--- Exercise instructions ---
Starting at the line that contains "You are a GUI", transcribe every remaining line of the entries exactly, including the last one.

Saved entries
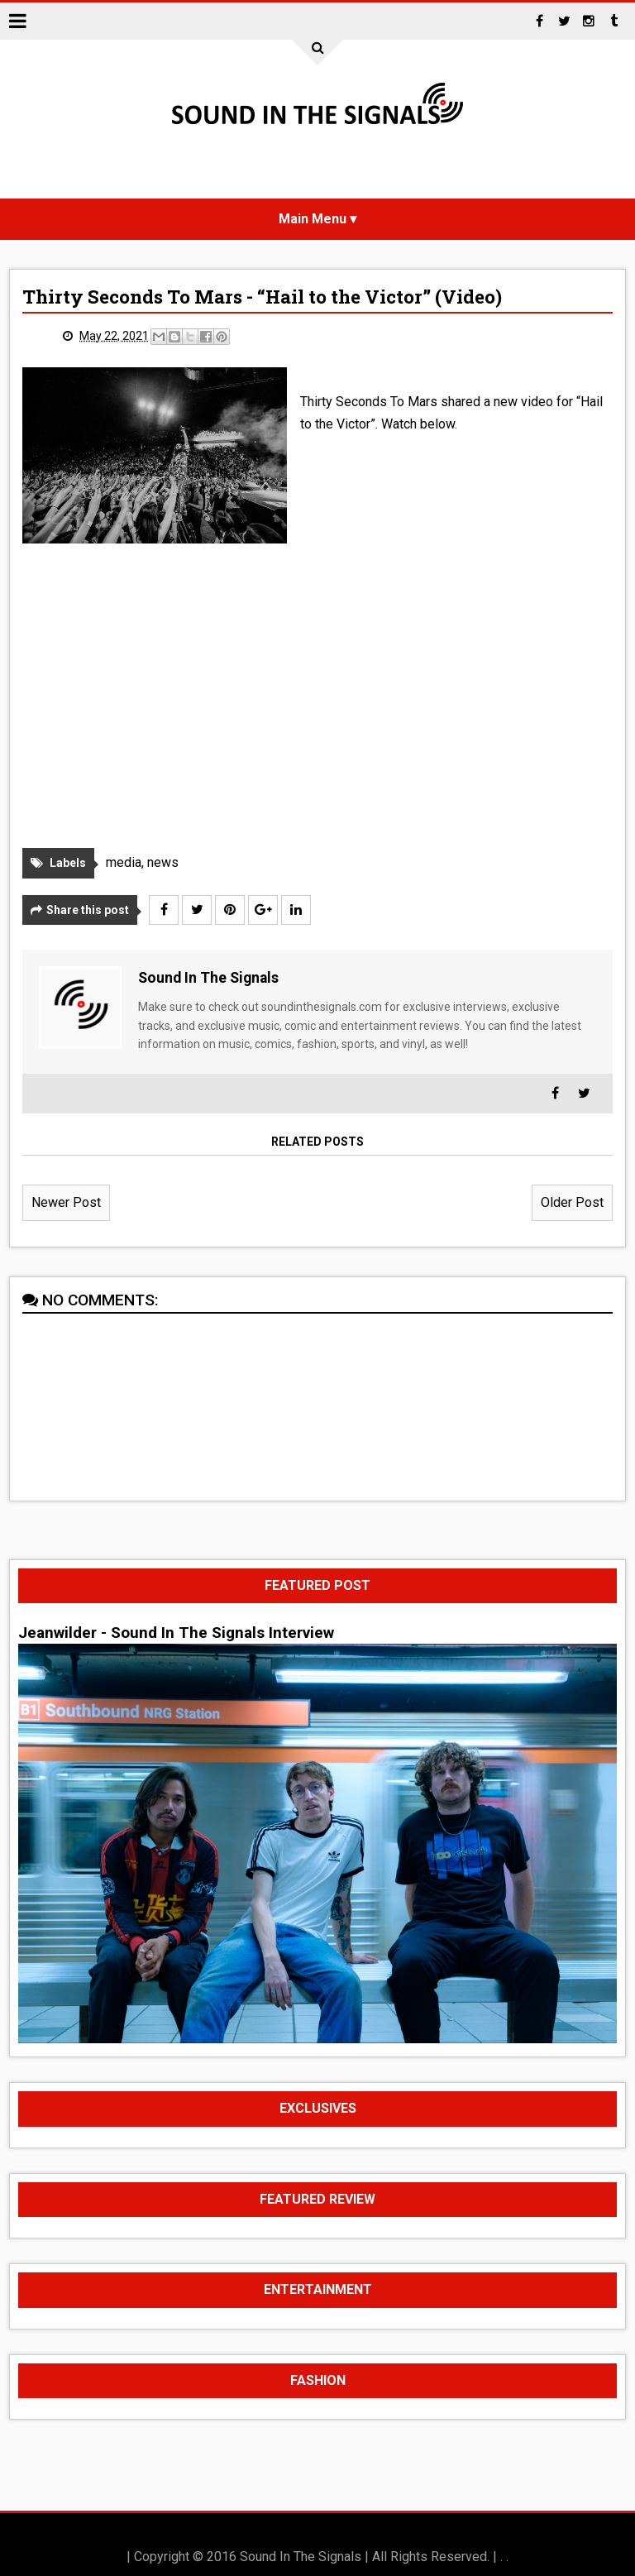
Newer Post (66, 1202)
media (123, 862)
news (163, 862)
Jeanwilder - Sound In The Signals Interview (176, 1633)
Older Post (572, 1202)
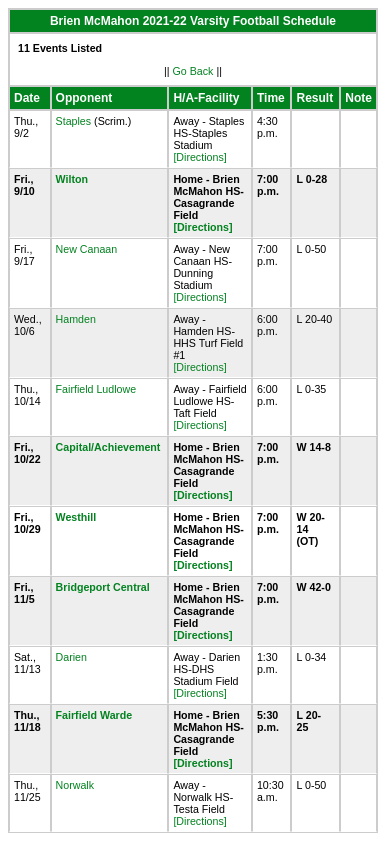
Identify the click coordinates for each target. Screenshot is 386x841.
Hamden (76, 319)
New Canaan (87, 249)
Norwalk (75, 785)
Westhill (76, 517)
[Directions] (199, 157)
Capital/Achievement (108, 447)
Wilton (72, 179)
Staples (74, 121)
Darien (71, 657)
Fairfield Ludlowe (96, 389)
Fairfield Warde (94, 715)
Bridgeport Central (103, 587)
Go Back (193, 71)
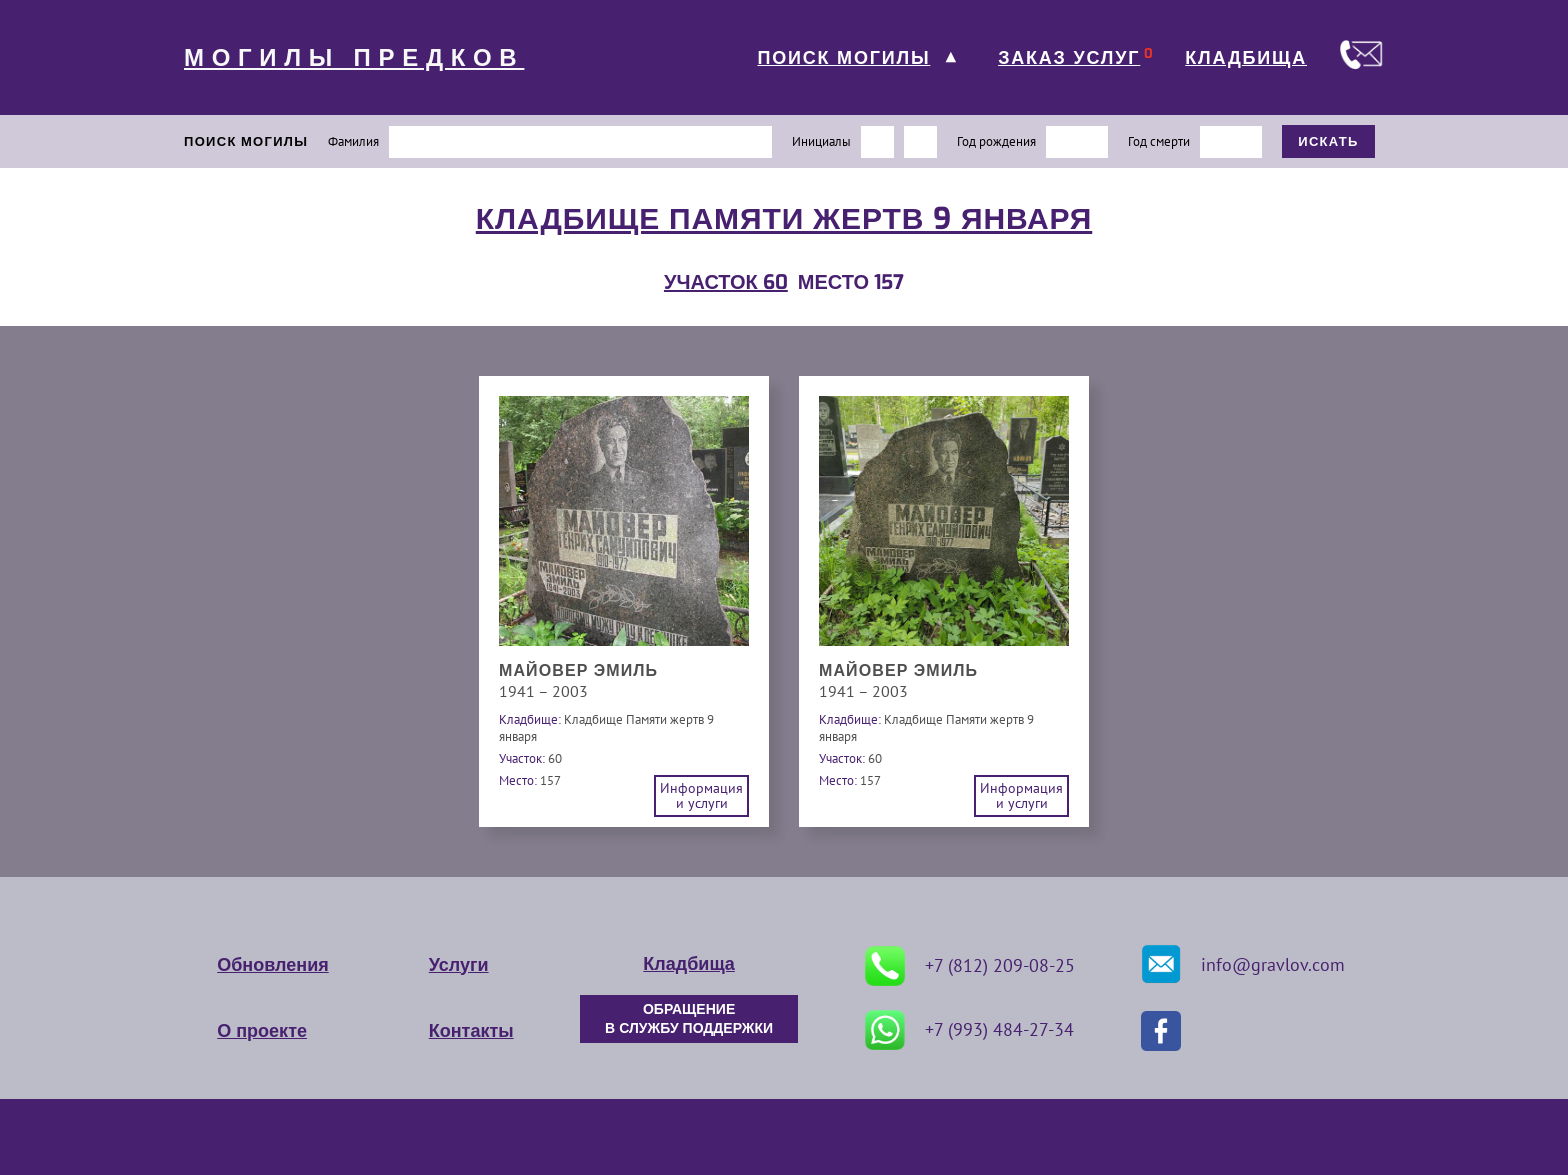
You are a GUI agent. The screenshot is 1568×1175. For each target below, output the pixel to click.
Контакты (471, 1031)
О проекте (262, 1031)
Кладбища (688, 964)
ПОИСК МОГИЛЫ (843, 58)
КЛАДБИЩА (1246, 58)
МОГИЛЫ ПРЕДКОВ (354, 58)
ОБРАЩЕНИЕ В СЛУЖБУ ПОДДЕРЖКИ (689, 1019)
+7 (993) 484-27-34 (969, 1030)
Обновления (272, 965)
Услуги (459, 965)
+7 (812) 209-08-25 (970, 966)
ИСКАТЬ (1328, 141)
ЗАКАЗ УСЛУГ (1069, 58)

--- Exercise answer ---
You are a GUI agent. The screenshot is 1568×1175. For each target below, output the pixel to click.
Контакты (471, 1031)
О проекте (262, 1031)
Кладбища (688, 964)
ПОИСК МОГИЛЫ (843, 58)
КЛАДБИЩА (1246, 58)
МОГИЛЫ ПРЕДКОВ (354, 58)
ОБРАЩЕНИЕ В СЛУЖБУ ПОДДЕРЖКИ (689, 1019)
+7 (993) 484-27-34 (969, 1030)
Обновления (272, 965)
Услуги (459, 965)
+7 (812) 209-08-25 (970, 966)
ИСКАТЬ (1328, 141)
ЗАКАЗ УСЛУГ (1069, 58)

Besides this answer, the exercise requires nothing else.